Atamızın hedeflediği ,Modern ve  Çağdaş Türkiye’nin yüzünü Dünya’ya duyumuyor mu?

Bugün Fazıl Say’ı ne kadar yargılasak ta ne kadar sinirlenip bir köşeye atmaya çalışsak ta, anlamadığımız bir şey var FAZIL  SAY bugün dünya ile konuşuyor…  Fazıl SAY bugün dünyada gurur duyabileceğimiz nadir sanatçılarımızdan bir tanesidir…

Ama  hemen bir sansasyon….

Fazıl Say kim oluyor da halkın bu kadar sevdiği sanatçılara böyle der….

Aslında olayın gelişimi şöyle;

Özel bir anında Facebook’ta yazdığı bir ileti ordan alınıyor.. Magazin medyasına düşüyor… Ve Fazıl SAY büyük bir sansasyonla ne demeye çalıştığı anlaşılmadan  asılıp kesiliyor..

Ve ekliyor SAY, Can YÜCEL’in Nazım HİKMET’in Aziz Nesin’in hiç hiddetlendiğini görmediniz mi ?

Ben de hidettli bir anımda bu anlayışa sinirlendim ve bana özel olan bir alanda paylaştım fikirlerimi diyor…

Ama sinirlendiğim şey asla kişisel değil…

Sinirlendiğim olay bu anlayıştır diyor…

Uzun lafın kısası;

Ülke olarak ne şanslıyız ki dünyada gurur duyduğumuz değerlerimiz var, ve bu değerler kolay yetişmiyor, bu değerler bizim aslında var olmamızı bir arada olmamızı sağlayan unsurlar arasında..

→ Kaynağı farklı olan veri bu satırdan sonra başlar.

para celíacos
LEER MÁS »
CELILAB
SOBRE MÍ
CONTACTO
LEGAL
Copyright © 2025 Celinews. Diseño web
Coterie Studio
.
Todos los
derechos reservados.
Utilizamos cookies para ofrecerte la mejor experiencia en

Toplum olarak bazı değerlerimizi  korumayı bilmeliyiz…

Fazıl Say bu toplumun önünden giden, sadece kendine çalışmayan, aynı zamanda ülkesi için aydınlık günler hedefleyen bir sanatçıdır…

Hemen ön yargıyla yaklaşıp onu defterden sildirmeye çalışanlarsa;

Bu ülkenin kaderci anlayışla yönetilmesine göz yuman zihniyetin ta kendisidir aslında…

Ben yine burada dehamızın, Atamızın sözüne sığınıyorum…

‘Herşey olabilirsiniz ama sanatçı olamazsınız’

 

Saygılarımla….

Yayın Tarihi
24.08.2010
Bu makale 16009 kişi tarafından okunmuştur.
Bu Haber İçin Yorum Yapın
NOT: E-Mail adresiniz web sitemiz üzerinde yayınlanmayacaktır.
CAPTCHA Image
Kayıtlı Yorumlar
fazıl sayı herkesin anlamaması normal değilV mi,,

güner rena 01.09.2010

sanatçı uçlardadır hiç kimse asla aynı kategoride olmadıklarını elştiremez ben fzılı destekliyorum onu tesekkürler sanada

24.08.2010

Bizler ancak Fazıl say'ı anlamaya başladığımız zaman birşeyler değişecek! Bu kültür ve varoşlarda'ki bilinçsiz oylar ülkemizin önünde karasabandır.Saygılarımla.

Mehmet Çiller 24.08.2010

Yazara Ait Diğer Makaleler

Çerez Kullanımı

Kullandığımız çerezler hakkında bilgi almak ve haklarınızı öğrenmek için Çerez Politikamıza bakabilirsiniz.

Daha Fazla

Arama Yap!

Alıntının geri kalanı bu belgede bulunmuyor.